§ **DESCRIPTION OF THE TASK**:
Your task is to give the records again exactly. Leave each picture out.
RECORD EXCERPTS: Begin
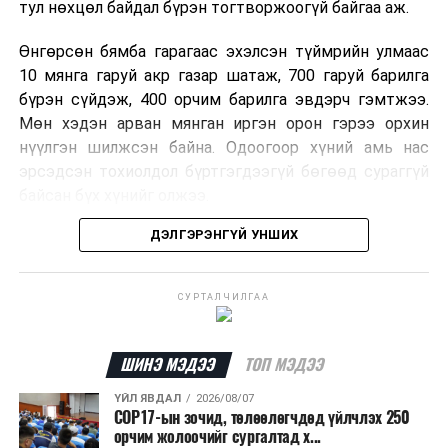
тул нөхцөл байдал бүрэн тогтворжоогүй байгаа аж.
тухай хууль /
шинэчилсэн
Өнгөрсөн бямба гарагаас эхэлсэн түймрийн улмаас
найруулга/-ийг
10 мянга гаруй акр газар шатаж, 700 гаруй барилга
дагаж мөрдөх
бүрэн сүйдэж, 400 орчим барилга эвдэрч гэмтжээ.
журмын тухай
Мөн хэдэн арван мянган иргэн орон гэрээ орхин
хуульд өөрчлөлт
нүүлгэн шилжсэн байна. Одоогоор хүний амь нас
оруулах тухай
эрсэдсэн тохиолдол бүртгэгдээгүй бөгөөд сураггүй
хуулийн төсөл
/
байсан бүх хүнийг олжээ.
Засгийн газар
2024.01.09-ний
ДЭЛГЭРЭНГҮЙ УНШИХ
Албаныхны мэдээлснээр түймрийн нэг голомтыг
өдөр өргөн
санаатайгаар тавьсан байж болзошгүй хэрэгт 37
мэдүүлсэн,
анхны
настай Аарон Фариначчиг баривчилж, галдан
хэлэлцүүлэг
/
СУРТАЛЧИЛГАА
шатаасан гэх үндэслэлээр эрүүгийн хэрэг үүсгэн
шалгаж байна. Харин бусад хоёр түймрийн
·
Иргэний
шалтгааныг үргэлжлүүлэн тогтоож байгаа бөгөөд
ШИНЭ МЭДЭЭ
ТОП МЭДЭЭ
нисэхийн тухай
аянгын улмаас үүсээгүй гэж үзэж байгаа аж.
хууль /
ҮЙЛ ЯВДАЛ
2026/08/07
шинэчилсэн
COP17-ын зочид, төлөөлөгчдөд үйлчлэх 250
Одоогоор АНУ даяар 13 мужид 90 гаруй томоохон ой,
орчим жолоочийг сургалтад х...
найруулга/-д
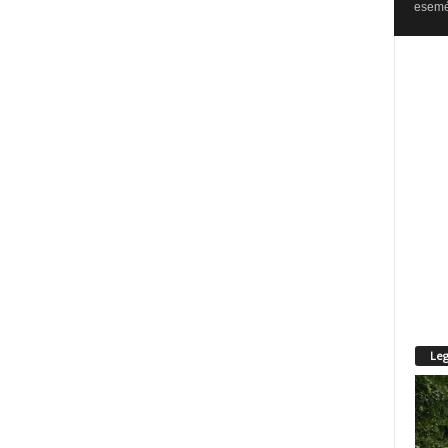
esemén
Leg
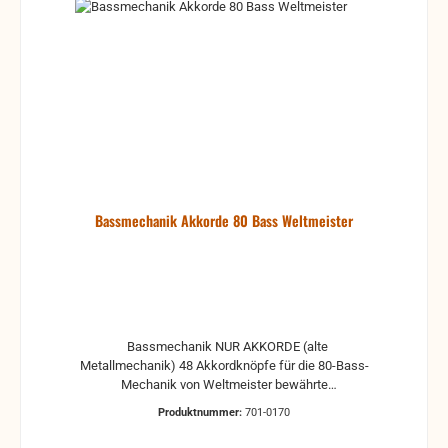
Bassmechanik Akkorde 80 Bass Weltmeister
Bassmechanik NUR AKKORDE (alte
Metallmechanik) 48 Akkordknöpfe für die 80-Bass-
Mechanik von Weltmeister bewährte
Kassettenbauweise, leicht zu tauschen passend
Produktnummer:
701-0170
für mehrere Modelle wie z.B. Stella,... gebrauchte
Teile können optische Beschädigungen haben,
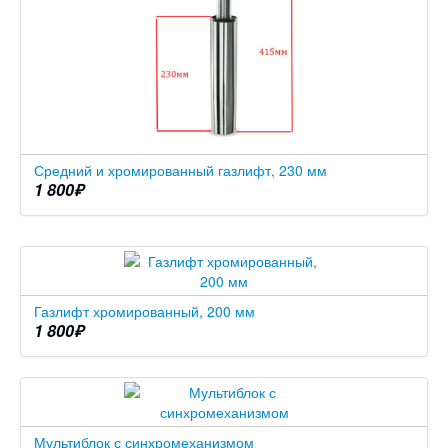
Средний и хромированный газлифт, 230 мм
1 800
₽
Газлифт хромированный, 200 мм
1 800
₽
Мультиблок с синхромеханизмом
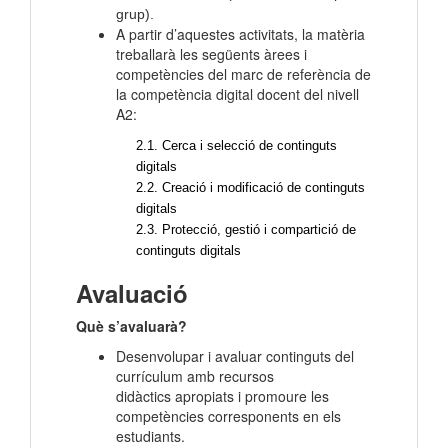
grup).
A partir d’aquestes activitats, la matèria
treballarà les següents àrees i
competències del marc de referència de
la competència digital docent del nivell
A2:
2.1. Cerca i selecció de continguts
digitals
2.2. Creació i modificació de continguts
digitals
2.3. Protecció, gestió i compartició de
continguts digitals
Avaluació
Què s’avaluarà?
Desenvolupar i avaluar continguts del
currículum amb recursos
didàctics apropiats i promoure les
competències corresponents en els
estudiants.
RECORD EXCERPTS: End
§ **RESULT OF THIS TASK**:
тул нөхцөл байдал бүрэн тогтворжоогүй байгаа аж.
тухай хууль /
шинэчилсэн
Өнгөрсөн бямба гарагаас эхэлсэн түймрийн улмаас
найруулга/-ийг
10 мянга гаруй акр газар шатаж, 700 гаруй барилга
дагаж мөрдөх
бүрэн сүйдэж, 400 орчим барилга эвдэрч гэмтжээ.
журмын тухай
Мөн хэдэн арван мянган иргэн орон гэрээ орхин
хуульд өөрчлөлт
нүүлгэн шилжсэн байна. Одоогоор хүний амь нас
оруулах тухай
эрсэдсэн тохиолдол бүртгэгдээгүй бөгөөд сураггүй
хуулийн төсөл
/
байсан бүх хүнийг олжээ.
Засгийн газар
2024.01.09-ний
ДЭЛГЭРЭНГҮЙ УНШИХ
Албаныхны мэдээлснээр түймрийн нэг голомтыг
өдөр өргөн
санаатайгаар тавьсан байж болзошгүй хэрэгт 37
мэдүүлсэн,
анхны
настай Аарон Фариначчиг баривчилж, галдан
хэлэлцүүлэг
/
СУРТАЛЧИЛГАА
шатаасан гэх үндэслэлээр эрүүгийн хэрэг үүсгэн
шалгаж байна. Харин бусад хоёр түймрийн
·
Иргэний
шалтгааныг үргэлжлүүлэн тогтоож байгаа бөгөөд
ШИНЭ МЭДЭЭ
ТОП МЭДЭЭ
нисэхийн тухай
аянгын улмаас үүсээгүй гэж үзэж байгаа аж.
хууль /
ҮЙЛ ЯВДАЛ
2026/08/07
шинэчилсэн
COP17-ын зочид, төлөөлөгчдөд үйлчлэх 250
Одоогоор АНУ даяар 13 мужид 90 гаруй томоохон ой,
орчим жолоочийг сургалтад х...
найруулга/-д
esemén
Leg
Bassmechanik Akkorde 80 Bass Weltmeister
Bassmechanik NUR AKKORDE (alte
Metallmechanik) 48 Akkordknöpfe für die 80-Bass-
Mechanik von Weltmeister bewährte
Kassettenbauweise, leicht zu tauschen passend
Produktnummer:
701-0170
für mehrere Modelle wie z.B. Stella,... gebrauchte
Teile können optische Beschädigungen haben,
Средний и хромированный газлифт, 230 мм
1 800
₽
Газлифт хромированный, 200 мм
1 800
₽
Мультиблок с синхромеханизмом
grup).
A partir d’aquestes activitats, la matèria
treballarà les següents àrees i
competències del marc de referència de
la competència digital docent del nivell
A2:
2.1. Cerca i selecció de continguts
digitals
2.2. Creació i modificació de continguts
digitals
2.3. Protecció, gestió i compartició de
continguts digitals
Avaluació
Què s’avaluarà?
Desenvolupar i avaluar continguts del
currículum amb recursos
didàctics apropiats i promoure les
competències corresponents en els
estudiants.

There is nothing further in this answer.